U.S. delegation visits Goja Haven and Kugaaruk in the Arctic
In August 2018, passengers of the Russian-flagged Akademik Ioffe cruise ship arrived in the community of Kugaaruk after being urgently transferred by zodiac to the Akademik Sergey Vavilov, a sister vessel of the Akademik loffe, which ran aground in the Gulf of Boothia on August 24th. Approximately, 160 crew and passengers were on board, including American citizens. Six were polar science students from the University of Illinois Chicago. Other passengers were oceanographic and climate researchers from other institutions, including 37 scientists from the University of Rhode Island.
As part of the U.S. Mission to Canada’s responsibility to help Americans in distress, the U.S. Embassy in Ottawa and U.S. Consulate General in Quebec City, which includes Nunavut as part of its consular district, helped gather information regarding the Akademik Ioffe’s situation and the health and status of the American passengers. Early April, two of the officers involved – Michael Barkin, Minister Counselor for Consular Affairs from Embassy Ottawa, and Quebec City Consul Michael Agner – as well as other Consulate team members, traveled to Gjoa Haven and Kugaaruk to meet Mayors Joanni Sallerina and Canute Krejunark, economic development representatives, RCMP officials, and search and rescue teams.
In Gjoa Haven, discussions touched on the anticipated rise in tourism as Nunavut develops Gjoa Haven as a major site centered around the wrecks of Sir John Franklin’s expedition, the Erebus and the Terror. In Kugaaruk, the delegation listened to local officials’ “lessons learned” regarding the rescue of the Akademik Ioffe passengers.

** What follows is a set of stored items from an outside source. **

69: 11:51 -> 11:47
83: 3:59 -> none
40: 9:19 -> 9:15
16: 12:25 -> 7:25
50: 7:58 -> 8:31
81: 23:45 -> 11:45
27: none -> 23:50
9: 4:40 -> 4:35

In both communities, the delegation also discussed social and health issues faced by the resident population, and presented Mission Canada’s Public Diplomacy programs, including Youth Ambassadors, to promote Inuit youth participation.

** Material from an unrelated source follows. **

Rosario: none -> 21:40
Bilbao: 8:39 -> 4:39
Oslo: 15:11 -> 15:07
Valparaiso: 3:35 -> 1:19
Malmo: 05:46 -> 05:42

The delegation visited local schools, clinics, heritage centers, learning about the incredibly rich and diverse Inuit culture, with its deep connection to the land and sea. Our delegation was honored to be invited to local ceremonies featuring country food, throat singing, and drum dancing.
Thank you to everyone for the amazing trip and warm hospitality! We look forward to meeting with you again and appreciate all of your shared wisdom.